We had an inauspicious start to the trip. I’d arranged to meet Moh, who I would be travelling with, outside Smith’s on Victoria station, but unfortunately there are two Smith’s on Victoria station and we spent ages waiting for each other. Then we somehow managed to miss two Gatwick trains, for which there was no excuse. We made it to Gatwick in time for the flight, though, and had an untraumatic journey across the Atlantic and down the East coast of North America. Weather delayed us landing in Houston, but with just a little bit of panic and fast running, we made it onto the flight from there to San José, Costa Rica.
I was a bit nervous as we flew south. Far below I could see towns in what must have been Mexico lighting up as darkness fell, and I could hardly begin to imagine what travelling in Central America might be like. My efforts at learning Spanish had not got beyond the appallingly basic, I didn’t really know if we’d got enough money with us, and I had no idea if the place would be crawling with tourists or if I wouldn’t see another foreigner for the next six weeks.
But thankfully, I’d booked our first night’s accommodation. This was the only thing I was not worrying about as we landed in San Jose at a quarter past eight on September 14th.
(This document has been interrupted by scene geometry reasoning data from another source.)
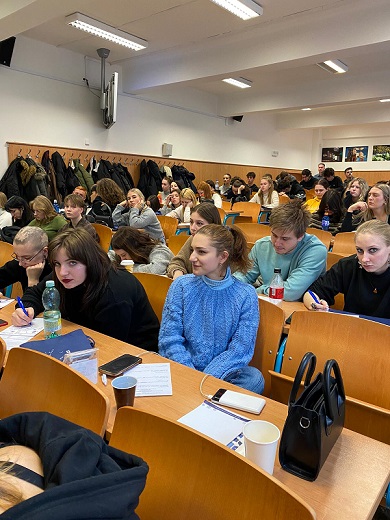 Locate an element on the screen. Image resolution: width=390 pixels, height=520 pixels. bottles is located at coordinates tap(47, 301), tap(278, 289), tap(324, 223). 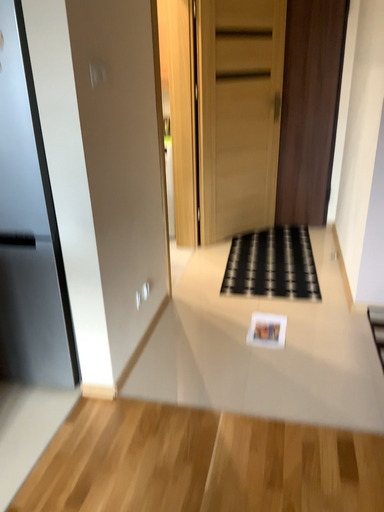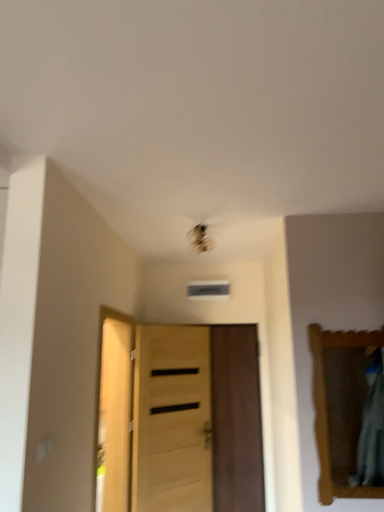 Question: Which way did the camera rotate in the video?

Choices:
 (A) rotated upward
 (B) rotated downward

Answer: (A) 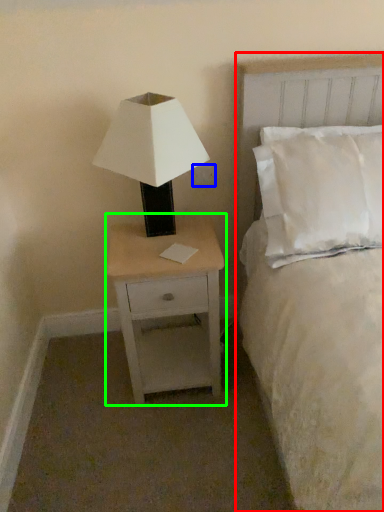 Question: Considering the real-world distances, which object is closest to bed (highlighted by a red box)? electric outlet (highlighted by a blue box) or nightstand (highlighted by a green box).

Choices:
 (A) electric outlet
 (B) nightstand

Answer: (B)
However, there was soon another item on the ‘To Worry About’ list – Moh’s baggage did not appear. On enquiry it turned out it had been sent to San José, California, but they said they’d have it by the next day.
So we gathered what belongings we had and walked out of the airport. The air outside felt like it had just been let out of an oven, and a scrum of taxi drivers fell upon us as soon as we appeared. We waved them aside, though, because José, whose B&B we were going to stay at, was standing there holding a sign which said ‘Welcome to Costa Rica, Roger’.
We got to José’s, in a town called Alajuela, at about 10pm, and met Warren, a crazy American from Nevada. But we had been up for nearly 24 hours and were in no mood for small talk, so we made our excuses and slept.